Pour 100 €, une Toulousaine recherche en ligne « quelqu'un pour repeindre la chambre de son petit-fils, plafond, murs et plinthes ». Neuf personnes ont répondu moins d'une heure après la mise en ligne de l'annonce. Bienvenue dans le monde de l'économie dite collaborative !
Sous la conjonction de la numérisation et de la crise économique, des plates-formes organisées selon ce principe voient le jour. « Les entrepreneurs du BTP sont d'excellents techniciens, mais ne savent pas se vendre. Des plates-formes et des grandes surfaces de bricolage (GSB) se sont engouffrés dans cette brèche », diagnostique Aline Mériau, présidente de la FFB du Loiret.
«Ubérisation». Difficilement quantifiable, ce mouvement mis en lumière par Uber se développe dans de nombreux secteurs, dont celui des petits travaux, au grand dam des artisans. « Je suis outré par des plates-formes mises en place par les GSB qui surfent à la fois sur la précarité des produits et sur celle de ceux qui les posent. Or, ce n'est pas au client de faire son prix, ni à la personne non qualifiée qui l'accepte alors qu'il n'a pas la compétence de l'évaluer. », s'emporte l'un d'eux.
Fondateur de la plate-forme Needelp, qui compte 50 000 membres, « posteurs » (demandeurs) et « jobbers » (offreurs), depuis son lancement en 2014, Guillaume De Kerganiou tente de rassurer les professionnels sur le sens de sa démarche : « Il n'est pas question de voler le travail des entreprises du bâtiment. L'origine du concept, c'est justement de répondre au petit coup de main que ne va pas réaliser l'artisan, tels le montage de meubles ou l'aide au bricolage. Le panier moyen de travaux est de 100 €, alors que l'artisan préférera un chantier de 5 000 €, avec des problématiques d'organisation, d'approvisionnement et des compétences propres.»
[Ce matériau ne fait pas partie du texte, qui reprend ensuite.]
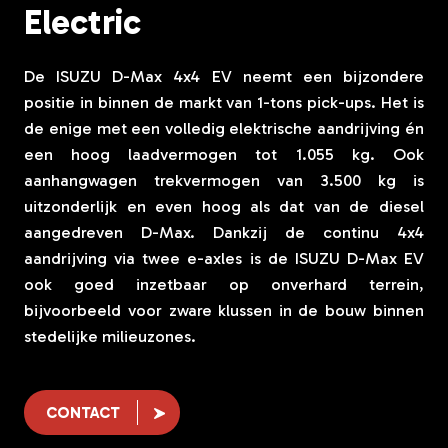
Electric
De ISUZU D-Max 4x4 EV neemt een bijzondere
positie in binnen de markt van 1-tons pick-ups. Het is
de enige met een volledig elektrische aandrijving én
een hoog laadvermogen tot 1.055 kg. Ook
aanhangwagen trekvermogen van 3.500 kg is
uitzonderlijk en even hoog als dat van de diesel
aangedreven D-Max. Dankzij de continu 4x4
aandrijving via twee e-axles is de ISUZU D-Max EV
ook goed inzetbaar op onverhard terrein,
bijvoorbeeld voor zware klussen in de bouw binnen
stedelijke milieuzones.
CONTACT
Auto-entrepreneurs. Problème, cette plate-forme une parmi d'autres - accueille également des professionnels… « La moitié de nos membres sont auto-entrepreneurs ou artisans, admet le président de Needelp. Certains viennent quand ils ont le temps, mais, en réalité, la plupart s'en détournent assez rapidement, car ça ne leur est pas destiné. » La situation se corse avec les enseignes de GSB, comme Leroy Merlin, entrée dans le capital de Frizbiz, site de mise en relation permettant à des particuliers et à des professionnels de proposer des prestations de bricolage. La condition : acheter les produits à la GSB. Bernard François, président de la Capeb 34, fulmine contre cet outil : « Je conteste aux artisans le droit d'intervenir sur ce type de plate-forme, et nous ne défendrons pas ceux qui se prêteraient à cette démarche. Ensuite, les professionnels ne pourront pas faire valoir leurs compétences en remettant en cause le produit acheté par le client. » Seule consolation pour les pros, les métiers à forte technicité sont pour le moment préservés (électriciens, couvreurs… ), voire renforcés.